Let's insert some records via the rqlite CLI, using standard SQLite commands. Once inserted, these records will be replicated across the cluster, in a durable and fault-tolerant manner. Your 3-node cluster can suffer the failure of a single node without any loss of functionality or data.
$ rqlite 127.0.0.1:4001> CREATE TABLE foo (id INTEGER NOT NULL PRIMARY KEY, name TEXT) 0 row affected (0.000668 sec) 127.0.0.1:4001> .schema +-----------------------------------------------------------------------------+ | sql | +-----------------------------------------------------------------------------+ | CREATE TABLE foo (id INTEGER NOT NULL PRIMARY KEY, name TEXT) | +-----------------------------------------------------------------------------+ 127.0.0.1:4001> INSERT INTO foo(name) VALUES("fiona") 1 row affected (0.000080 sec) 127.0.0.1:4001> SELECT * FROM foo +----+-------+ | id | name | +----+-------+ | 1 | fiona | +----+-------+
rqlite replicates SQLite for fault-tolerance. It does not replicate it for performance. In fact performance is reduced somewhat due to the network round-trips.

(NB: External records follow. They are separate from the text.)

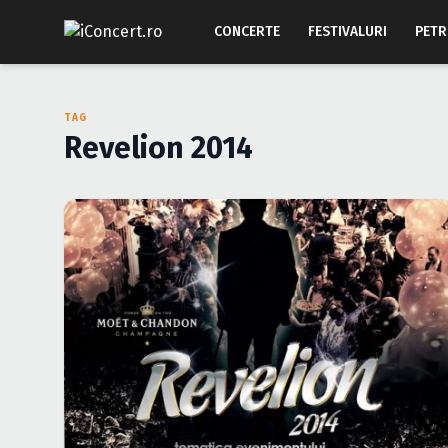
CONCERTE
FESTIVALURI
PETR
TAG
Revelion 2014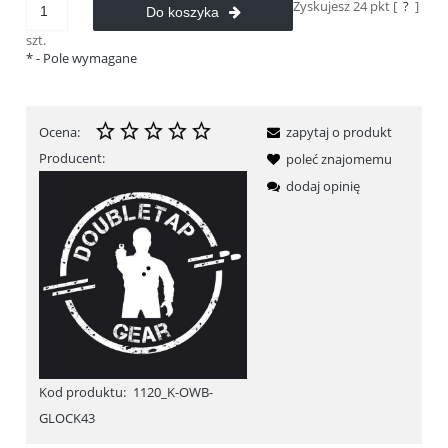
Zyskujesz
24
pkt [
?
]
Do koszyka
szt.
*
- Pole wymagane
Ocena:
zapytaj o produkt
Producent:
poleć znajomemu
dodaj opinię
Kod produktu:
1120_K-OWB-
GLOCK43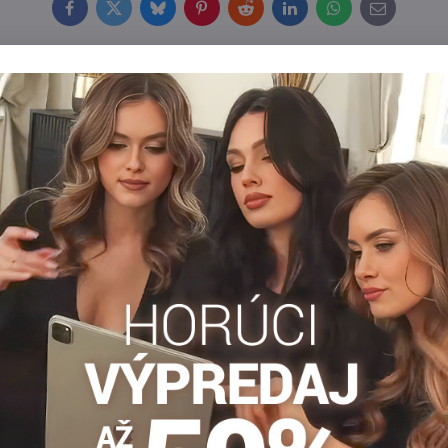
Facebook
Twitter
Bluesky
Pinterest
Reddit
LinkedIn
WhatsApp
E-
mail
e moletky so
Pančuchy pre moletky s
 QUEEN SIZE QUEEN OF
hviezdičkami QUEEN SIZE STA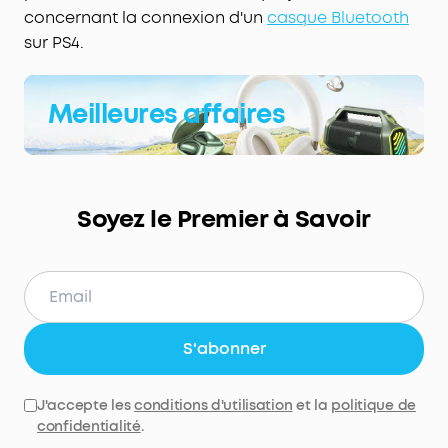
concernant la connexion d'un
casque Bluetooth
sur PS4.
Meilleures affaires
Soyez le Premier à Savoir
S'abonner
J'accepte les
conditions d'utilisation
et la
politique de
confidentialité
.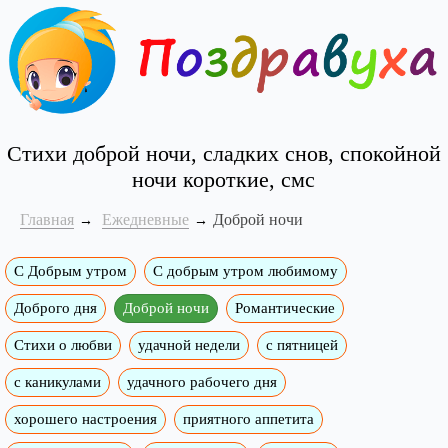
Стихи доброй ночи, сладких снов, спокойной
ночи короткие, смс
Главная
Ежедневные
Доброй ночи
С Добрым утром
C добрым утром любимому
Доброго дня
Доброй ночи
Романтические
Стихи о любви
удачной недели
c пятницей
с каникулами
удачного рабочего дня
хорошего настроения
приятного аппетита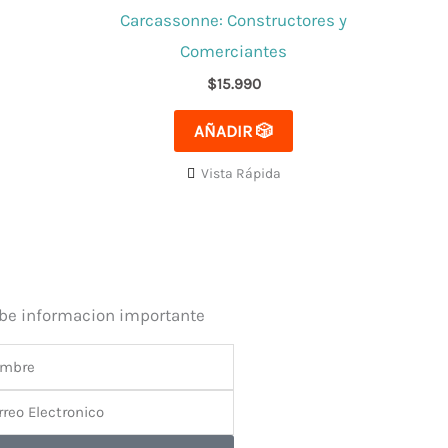
Carcassonne: Constructores y
Comerciantes
$
15.990
AÑADIR 🎲
Vista Rápida
ibe informacion importante
bre
reo
tronico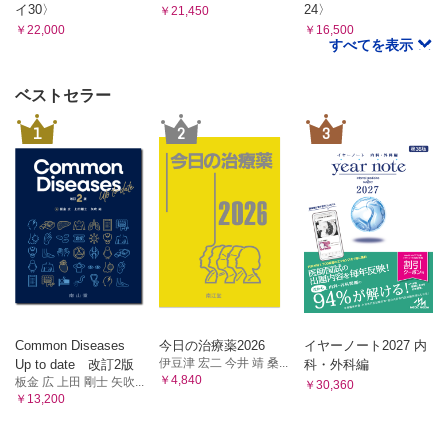
イ30〉
24〉
￥21,450
￥22,000
￥16,500
すべてを表示
ベストセラー
1
2
3
Common Diseases
今日の治療薬2026
イヤーノート2027 内
伊豆津 宏二 今井 靖 桑...
Up to date 改訂2版
科・外科編
￥4,840
板金 広 上田 剛士 矢吹...
￥30,360
￥13,200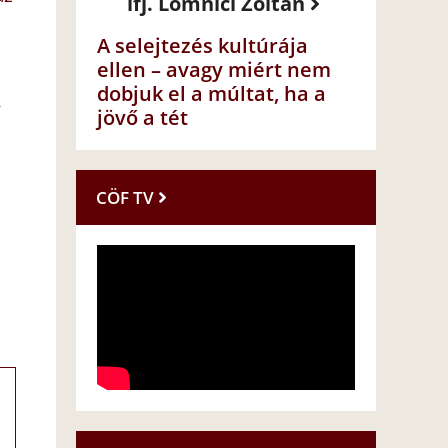
ifj. Lomnici Zoltán
A selejtezés kultúrája
ellen – avagy miért nem
dobjuk el a múltat, ha a
s
jövő a tét
CÖF TV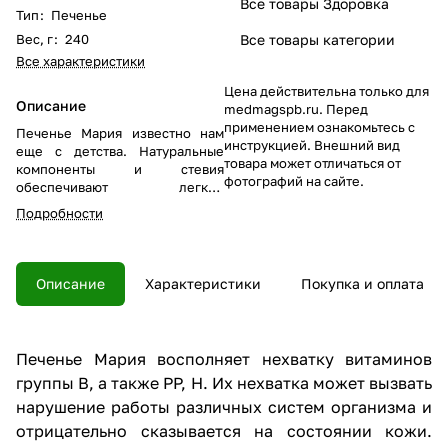
Все товары Здоровка
Тип
:
Печенье
Вес, г
:
240
Все товары категории
Все характеристики
Цена действительна только для
Описание
medmagspb.ru. Перед
применением ознакомьтесь с
Печенье Мария известно нам
инструкцией. Внешний вид
еще с детства. Натуральные
товара может отличаться от
компоненты и стевия
фотографий на сайте.
обеспечивают легкое
усваивание, и не вредят
Подробности
пищеварительному тракту.
Вкусно и полезно. В одном
печенье ~0,5 ХЕ.
Описание
Характеристики
Покупка и оплата
Печенье Мария восполняет нехватку витаминов
группы В, а также РР, Н. Их нехватка может вызвать
нарушение работы различных систем организма и
отрицательно сказывается на состоянии кожи.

Depending on your machine (particularly its IO performance) and network, individual INSERT performance could be anything from 10 operations per second to more than 200 operations per second. However, by using the bulk API, transactions, or both, throughput will increase significantly, often by 2 orders of magnitude. This speed-up is due to the way SQLite works. So for high throughput, execute as many operations as possible within a single transaction.
By default rqlite uses an in-memory SQLite database to maximise performance. In this mode no actual SQLite file is created and the entire database is stored in memory. If you wish rqlite to use an actual file-based SQLite database, pass
-on-disk to rqlite on start-up.
Does using an in-memory database put my data at risk?
Since the Raft log is the authoritative store for all data, and it is written to disk by each node, an in-memory database can be fully recreated on start-up. Using an in-memory database does not put your data at risk.
- Only SQL statements that are deterministic are safe to use with rqlite, because statements are committed to the Raft log before they are sent to each node. In other words, rqlite performs statement-based replication. For example, the following statement could result in a different SQLite database under each node:
INSERT INTO foo (n) VALUES(random());
- Technically this is not supported, but you can directly read the SQLite under any node at anytime, assuming you run in "on-disk" mode. However there is no guarantee that the SQLite file reflects all the changes that have taken place on the cluster unless you are sure the host node itself has received and applied all changes.
- In case it isn't obvious, rqlite does not replicate any changes made directly to any underlying SQLite file, when run in "on disk" mode. If you change the SQLite file directly, you will cause rqlite to fail. Only modify the database via the HTTP API.
- SQLite dot-commands such as
.tablesare not directly supported by the API, but the rqlite CLI supports some very similar functionality. This is because those commands are features of the
sqlite3command, not SQLite itself.
Status and Diagnostics
You can learn how to check status and diagnostics here.
Backup and restore
You can learn about securing access, and restricting users' access, to rqlite here.
There is a Google Group dedicated to discussion of rqlite.
How do I pronounce rqlite? For what it's worth I try to pronounce it "ree-qwell-lite". But it seems most people, including me, often pronouce it "R Q lite".